_WHAT THE TASK REQUIRES_.
Would it be possible to write out each entry below exactly, without the pictures?

# # # # #

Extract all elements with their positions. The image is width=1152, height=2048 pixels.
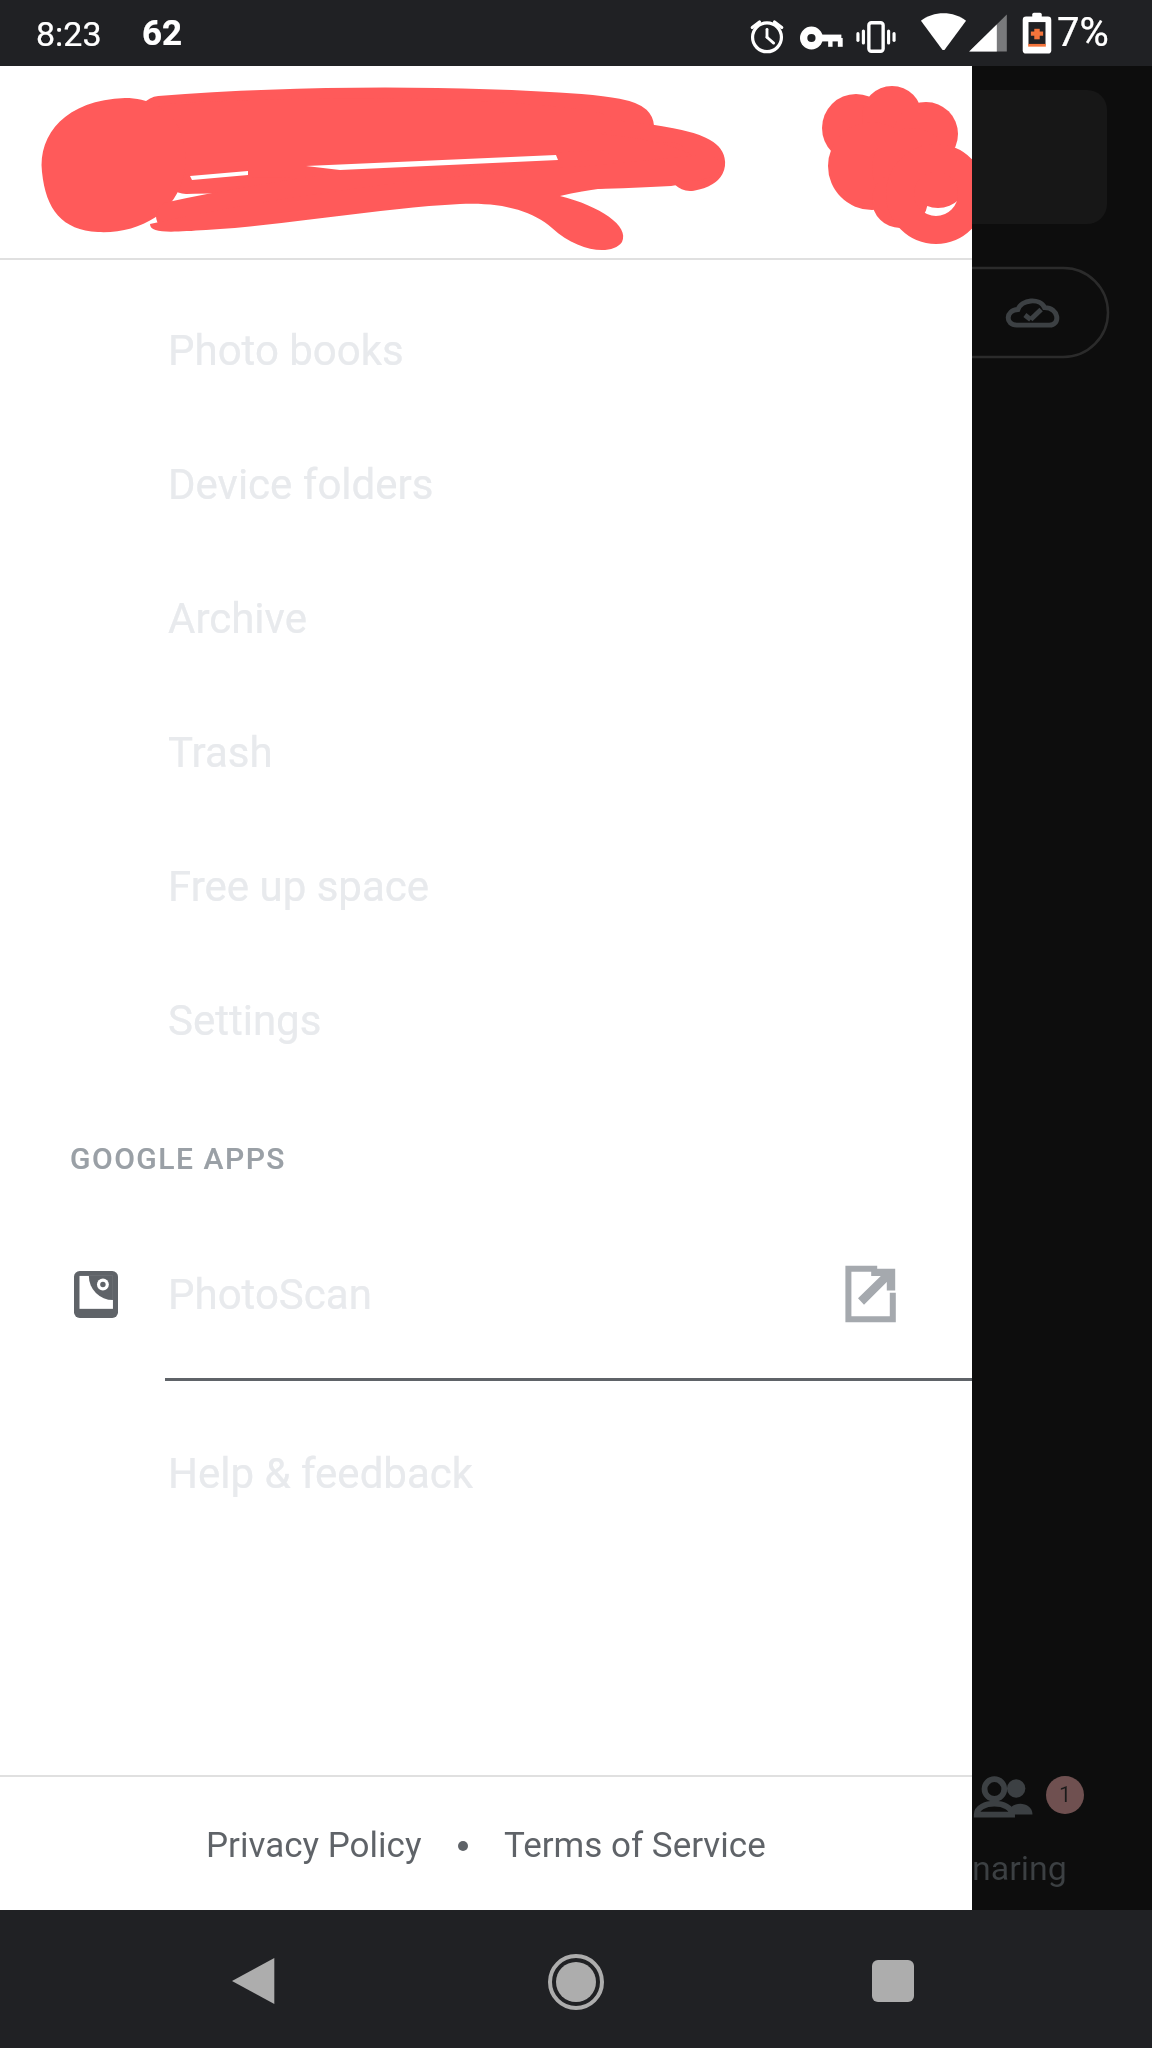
staticText: 7% (1057, 9, 1109, 56)
staticText: Help & feedback (168, 1449, 474, 1498)
button[interactable]: Back (232, 1958, 278, 2004)
button[interactable]: Free up space (0, 829, 972, 943)
button[interactable]: Home (550, 1956, 602, 2008)
button[interactable]: Terms of Service (496, 1813, 774, 1878)
staticText: Privacy Policy (206, 1825, 422, 1866)
button[interactable]: Sharing (960, 1760, 1152, 1910)
button[interactable]: PhotoScan (0, 1232, 972, 1356)
staticText: GOOGLE APPS (70, 1141, 286, 1176)
staticText: Settings (168, 996, 322, 1045)
staticText: Terms of Service (504, 1825, 766, 1866)
staticText: naring (972, 1848, 1067, 1888)
button[interactable]: Photo books (0, 293, 972, 407)
button[interactable]: Device folders (0, 427, 972, 541)
button[interactable]: Account (0, 66, 972, 258)
button[interactable]: Help & feedback (0, 1416, 972, 1530)
button[interactable]: Recents (872, 1960, 914, 2002)
staticText: Photo books (168, 326, 404, 375)
staticText: Free up space (168, 862, 430, 911)
staticText: 8:23 (36, 14, 102, 54)
button[interactable]: Privacy Policy (198, 1813, 430, 1878)
staticText: Trash (168, 728, 273, 777)
staticText: Device folders (168, 460, 434, 509)
staticText: 62 (142, 13, 183, 54)
staticText: Archive (168, 594, 307, 643)
staticText: PhotoScan (168, 1270, 372, 1319)
button[interactable]: Backup complete (900, 268, 1108, 357)
button[interactable]: Open PhotoScan (812, 1236, 928, 1352)
staticText: 1 (1059, 1782, 1072, 1808)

# # # # #

_ANSWER SECTION_.
Extract all elements with their positions. The image is width=1152, height=2048 pixels.
staticText: 7% (1057, 9, 1109, 56)
staticText: Help & feedback (168, 1449, 474, 1498)
button[interactable]: Back (232, 1958, 278, 2004)
button[interactable]: Free up space (0, 829, 972, 943)
button[interactable]: Home (550, 1956, 602, 2008)
button[interactable]: Terms of Service (496, 1813, 774, 1878)
staticText: Privacy Policy (206, 1825, 422, 1866)
button[interactable]: Sharing (960, 1760, 1152, 1910)
button[interactable]: PhotoScan (0, 1232, 972, 1356)
staticText: GOOGLE APPS (70, 1141, 286, 1176)
staticText: Settings (168, 996, 322, 1045)
staticText: Terms of Service (504, 1825, 766, 1866)
staticText: naring (972, 1848, 1067, 1888)
button[interactable]: Photo books (0, 293, 972, 407)
button[interactable]: Device folders (0, 427, 972, 541)
button[interactable]: Account (0, 66, 972, 258)
button[interactable]: Help & feedback (0, 1416, 972, 1530)
button[interactable]: Recents (872, 1960, 914, 2002)
staticText: Photo books (168, 326, 404, 375)
staticText: Free up space (168, 862, 430, 911)
staticText: 8:23 (36, 14, 102, 54)
button[interactable]: Privacy Policy (198, 1813, 430, 1878)
staticText: Trash (168, 728, 273, 777)
staticText: Device folders (168, 460, 434, 509)
staticText: 62 (142, 13, 183, 54)
staticText: Archive (168, 594, 307, 643)
staticText: PhotoScan (168, 1270, 372, 1319)
button[interactable]: Backup complete (900, 268, 1108, 357)
button[interactable]: Open PhotoScan (812, 1236, 928, 1352)
staticText: 1 (1059, 1782, 1072, 1808)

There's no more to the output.